Source records
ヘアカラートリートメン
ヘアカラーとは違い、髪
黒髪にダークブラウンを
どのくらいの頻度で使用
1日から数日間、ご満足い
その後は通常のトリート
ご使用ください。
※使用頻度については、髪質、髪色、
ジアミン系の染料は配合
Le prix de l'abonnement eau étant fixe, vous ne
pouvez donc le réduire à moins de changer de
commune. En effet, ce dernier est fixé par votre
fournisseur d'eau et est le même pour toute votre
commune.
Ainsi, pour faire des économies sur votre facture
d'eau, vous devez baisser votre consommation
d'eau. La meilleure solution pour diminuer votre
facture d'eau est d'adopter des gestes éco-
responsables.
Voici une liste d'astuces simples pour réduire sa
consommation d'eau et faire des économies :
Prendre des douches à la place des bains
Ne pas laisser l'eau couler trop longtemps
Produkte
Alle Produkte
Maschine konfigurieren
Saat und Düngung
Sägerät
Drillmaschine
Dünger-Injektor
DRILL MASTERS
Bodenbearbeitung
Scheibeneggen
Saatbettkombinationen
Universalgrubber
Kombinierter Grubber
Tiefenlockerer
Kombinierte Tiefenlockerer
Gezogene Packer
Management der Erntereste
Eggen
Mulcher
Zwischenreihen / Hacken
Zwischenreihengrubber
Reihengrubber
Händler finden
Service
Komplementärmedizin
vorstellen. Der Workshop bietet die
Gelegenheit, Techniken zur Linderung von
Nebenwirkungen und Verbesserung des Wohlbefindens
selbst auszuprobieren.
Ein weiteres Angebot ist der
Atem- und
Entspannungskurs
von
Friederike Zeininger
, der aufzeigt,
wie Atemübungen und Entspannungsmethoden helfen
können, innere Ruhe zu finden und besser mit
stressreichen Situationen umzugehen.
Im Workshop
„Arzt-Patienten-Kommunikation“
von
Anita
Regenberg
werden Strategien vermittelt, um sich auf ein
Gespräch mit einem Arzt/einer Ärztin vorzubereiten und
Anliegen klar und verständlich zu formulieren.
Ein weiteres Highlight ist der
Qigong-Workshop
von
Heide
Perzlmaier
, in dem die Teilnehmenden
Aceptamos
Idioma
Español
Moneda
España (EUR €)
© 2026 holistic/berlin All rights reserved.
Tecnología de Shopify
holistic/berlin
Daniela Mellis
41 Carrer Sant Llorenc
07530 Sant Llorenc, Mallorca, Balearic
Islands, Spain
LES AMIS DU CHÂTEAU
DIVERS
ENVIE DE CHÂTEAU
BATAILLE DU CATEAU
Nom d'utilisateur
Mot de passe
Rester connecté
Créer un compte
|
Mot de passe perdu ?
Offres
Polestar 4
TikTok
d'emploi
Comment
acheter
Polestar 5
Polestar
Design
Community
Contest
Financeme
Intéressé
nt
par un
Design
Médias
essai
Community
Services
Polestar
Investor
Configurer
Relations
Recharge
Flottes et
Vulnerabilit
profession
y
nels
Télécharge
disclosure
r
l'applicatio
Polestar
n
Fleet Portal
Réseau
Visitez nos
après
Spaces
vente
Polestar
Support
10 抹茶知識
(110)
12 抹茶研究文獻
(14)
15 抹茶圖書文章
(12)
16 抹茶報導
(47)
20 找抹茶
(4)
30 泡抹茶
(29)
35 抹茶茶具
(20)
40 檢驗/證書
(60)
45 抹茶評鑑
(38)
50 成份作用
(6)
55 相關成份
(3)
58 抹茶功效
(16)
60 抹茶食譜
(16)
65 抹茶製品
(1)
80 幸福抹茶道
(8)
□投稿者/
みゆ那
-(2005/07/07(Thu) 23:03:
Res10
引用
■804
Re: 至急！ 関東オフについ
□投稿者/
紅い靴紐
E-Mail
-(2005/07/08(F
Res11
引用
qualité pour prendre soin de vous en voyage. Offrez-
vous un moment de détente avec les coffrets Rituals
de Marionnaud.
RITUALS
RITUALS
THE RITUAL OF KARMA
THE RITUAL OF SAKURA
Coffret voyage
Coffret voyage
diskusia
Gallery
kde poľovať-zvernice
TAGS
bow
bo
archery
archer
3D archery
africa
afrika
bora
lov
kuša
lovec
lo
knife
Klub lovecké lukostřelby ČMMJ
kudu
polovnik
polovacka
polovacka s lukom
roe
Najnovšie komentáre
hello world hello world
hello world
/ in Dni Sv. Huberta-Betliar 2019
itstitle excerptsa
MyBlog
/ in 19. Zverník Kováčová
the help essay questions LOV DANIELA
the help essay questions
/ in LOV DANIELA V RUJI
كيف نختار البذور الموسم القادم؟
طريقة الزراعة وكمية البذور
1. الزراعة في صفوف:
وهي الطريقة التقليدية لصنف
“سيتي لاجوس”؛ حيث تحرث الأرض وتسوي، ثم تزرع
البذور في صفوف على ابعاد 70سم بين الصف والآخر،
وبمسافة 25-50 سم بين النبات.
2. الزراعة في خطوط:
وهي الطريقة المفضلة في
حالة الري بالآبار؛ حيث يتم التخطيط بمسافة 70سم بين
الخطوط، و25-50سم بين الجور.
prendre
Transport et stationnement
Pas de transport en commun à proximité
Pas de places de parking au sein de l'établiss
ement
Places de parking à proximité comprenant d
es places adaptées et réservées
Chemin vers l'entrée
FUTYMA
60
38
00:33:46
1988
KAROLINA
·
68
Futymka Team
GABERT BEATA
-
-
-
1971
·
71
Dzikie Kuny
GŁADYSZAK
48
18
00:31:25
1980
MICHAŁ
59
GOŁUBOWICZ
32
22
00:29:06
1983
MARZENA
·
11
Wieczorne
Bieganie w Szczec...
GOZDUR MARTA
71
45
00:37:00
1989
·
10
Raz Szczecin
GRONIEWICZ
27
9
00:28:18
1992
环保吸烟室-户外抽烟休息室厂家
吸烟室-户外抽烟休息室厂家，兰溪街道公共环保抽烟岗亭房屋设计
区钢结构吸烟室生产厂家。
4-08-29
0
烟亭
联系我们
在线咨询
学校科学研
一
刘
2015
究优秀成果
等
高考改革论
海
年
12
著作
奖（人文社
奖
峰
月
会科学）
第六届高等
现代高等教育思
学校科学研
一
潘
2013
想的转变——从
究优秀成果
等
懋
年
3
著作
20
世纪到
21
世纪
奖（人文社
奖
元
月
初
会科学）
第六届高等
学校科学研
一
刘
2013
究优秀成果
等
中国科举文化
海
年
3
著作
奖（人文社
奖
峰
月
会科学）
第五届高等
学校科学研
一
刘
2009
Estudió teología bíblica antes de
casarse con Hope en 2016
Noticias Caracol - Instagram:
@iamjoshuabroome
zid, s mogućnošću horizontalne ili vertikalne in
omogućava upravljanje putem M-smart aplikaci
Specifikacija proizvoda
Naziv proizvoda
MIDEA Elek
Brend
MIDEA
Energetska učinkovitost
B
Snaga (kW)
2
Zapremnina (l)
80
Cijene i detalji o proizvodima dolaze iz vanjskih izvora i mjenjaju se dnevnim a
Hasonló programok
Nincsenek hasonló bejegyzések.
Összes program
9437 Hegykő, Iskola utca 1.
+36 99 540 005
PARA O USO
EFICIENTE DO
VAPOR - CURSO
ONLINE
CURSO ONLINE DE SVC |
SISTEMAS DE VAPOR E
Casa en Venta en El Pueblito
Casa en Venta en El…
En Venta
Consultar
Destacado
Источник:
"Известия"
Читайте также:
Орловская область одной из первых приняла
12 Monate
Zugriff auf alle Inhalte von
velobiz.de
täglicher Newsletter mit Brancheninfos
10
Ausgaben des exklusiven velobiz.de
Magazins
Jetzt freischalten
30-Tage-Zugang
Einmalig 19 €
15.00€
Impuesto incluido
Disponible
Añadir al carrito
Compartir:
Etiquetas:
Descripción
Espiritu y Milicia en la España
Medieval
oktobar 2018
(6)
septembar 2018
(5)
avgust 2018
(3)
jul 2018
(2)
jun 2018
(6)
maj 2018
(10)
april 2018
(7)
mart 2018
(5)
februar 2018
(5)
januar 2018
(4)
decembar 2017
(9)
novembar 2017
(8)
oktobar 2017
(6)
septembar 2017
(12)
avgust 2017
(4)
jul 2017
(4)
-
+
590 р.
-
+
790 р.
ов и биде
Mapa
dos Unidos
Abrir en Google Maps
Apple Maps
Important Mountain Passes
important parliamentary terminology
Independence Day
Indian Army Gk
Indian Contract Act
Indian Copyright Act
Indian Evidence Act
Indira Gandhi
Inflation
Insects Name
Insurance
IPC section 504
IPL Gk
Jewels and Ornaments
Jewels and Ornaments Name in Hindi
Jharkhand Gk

- [Work task] I'd like an exact copy of the lines above, from the very first one through the line that contains "commune. En effet, ce", with nothing else added.

- [Finished task]
ヘアカラートリートメン
ヘアカラーとは違い、髪
黒髪にダークブラウンを
どのくらいの頻度で使用
1日から数日間、ご満足い
その後は通常のトリート
ご使用ください。
※使用頻度については、髪質、髪色、
ジアミン系の染料は配合
Le prix de l'abonnement eau étant fixe, vous ne
pouvez donc le réduire à moins de changer de
commune. En effet, ce dernier est fixé par votre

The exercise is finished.